The moon landing was a tame problem. Though it was difficult, it was a defined and predictable use of science, engineering and rational thought. Wild problems are problems where knowing which path to take and the consequences of choosing the various options are hidden, making rational decision-making difficult.
Roberts writes that choosing what job to take, whom to marry, and whether to have children are wild problems.
Federal Reserve monetary policy is also a series of wild problems.
Princeton economist Alan Blinder’s new book chronicles the fiscal and monetary policy of the last 60 years.
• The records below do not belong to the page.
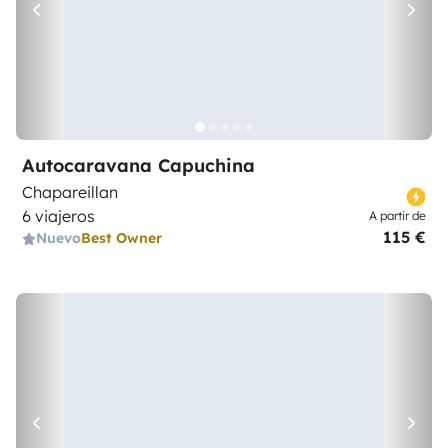
Autocaravana Capuchina
Chapareillan
6 viajeros
A partir de
115 €
Nuevo
Best Owner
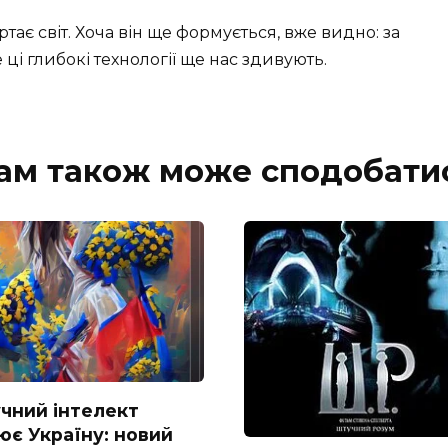
тає світ. Хоча він ще формується, вже видно: за
 ці глибокі технології ще нас здивують.
ам також може сподобати
чний інтелект
ює Україну: новий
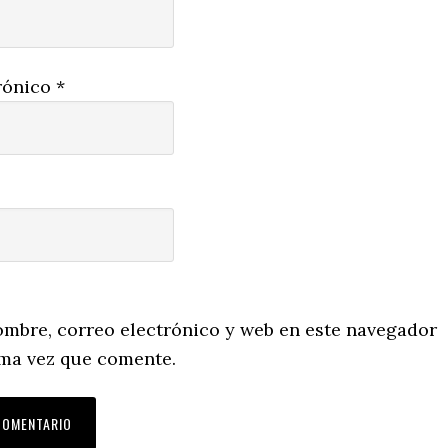
rónico
*
mbre, correo electrónico y web en este navegador
ima vez que comente.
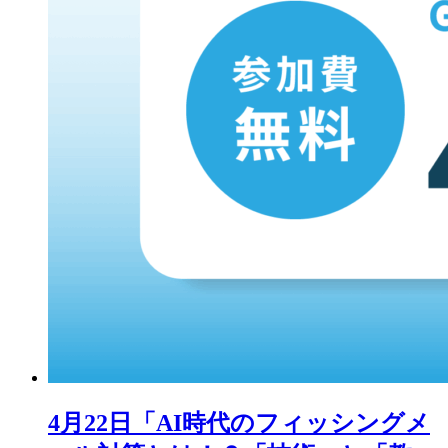
4月22日「AI時代のフィッシングメ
Reviews of “A Monetary and Fiscal History of the United States, 1961-2021” reinforce that its main point is how little economists know about the dynamics of macroeconomic adjustment.
Friendly University of California Berkeley economist Brad DeLong summarizes the book: “The big lesson of the past 60 years … is that there is no big lesson” and “that economic policymakers have been playing a never-ending game of Whac-A-Mole.”
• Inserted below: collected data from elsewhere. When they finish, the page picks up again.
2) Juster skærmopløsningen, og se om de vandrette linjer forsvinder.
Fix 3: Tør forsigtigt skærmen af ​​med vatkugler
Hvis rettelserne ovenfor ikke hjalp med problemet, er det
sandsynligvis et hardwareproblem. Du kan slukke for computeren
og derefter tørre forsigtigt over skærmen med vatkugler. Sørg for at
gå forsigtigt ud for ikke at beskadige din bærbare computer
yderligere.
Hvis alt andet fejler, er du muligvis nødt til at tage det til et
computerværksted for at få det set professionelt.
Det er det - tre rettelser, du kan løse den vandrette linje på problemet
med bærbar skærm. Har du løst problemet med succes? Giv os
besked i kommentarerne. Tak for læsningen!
Blinder critic and George Mason University economist Arnold Kling argues that the book understates the actual degree of macroeconomic uncertainty, especially since Blinder “continues to treat macro econometrics as a scientific tool.” Kling points out: “Macroeconomic data is not stationary.”
University of Chicago economist John Cochrane argues that, in the final analysis, economic policies are usually made by “Cheshire Cat back-of-the-envelope calculations.”
Federal Reserve chairs from Ben Bernanke to Janet Yellen to Jerome Powell assure us they and their staff will adjust their policies “at the appropriate time” when it is “likely to become appropriate” or “when it will become appropriate.”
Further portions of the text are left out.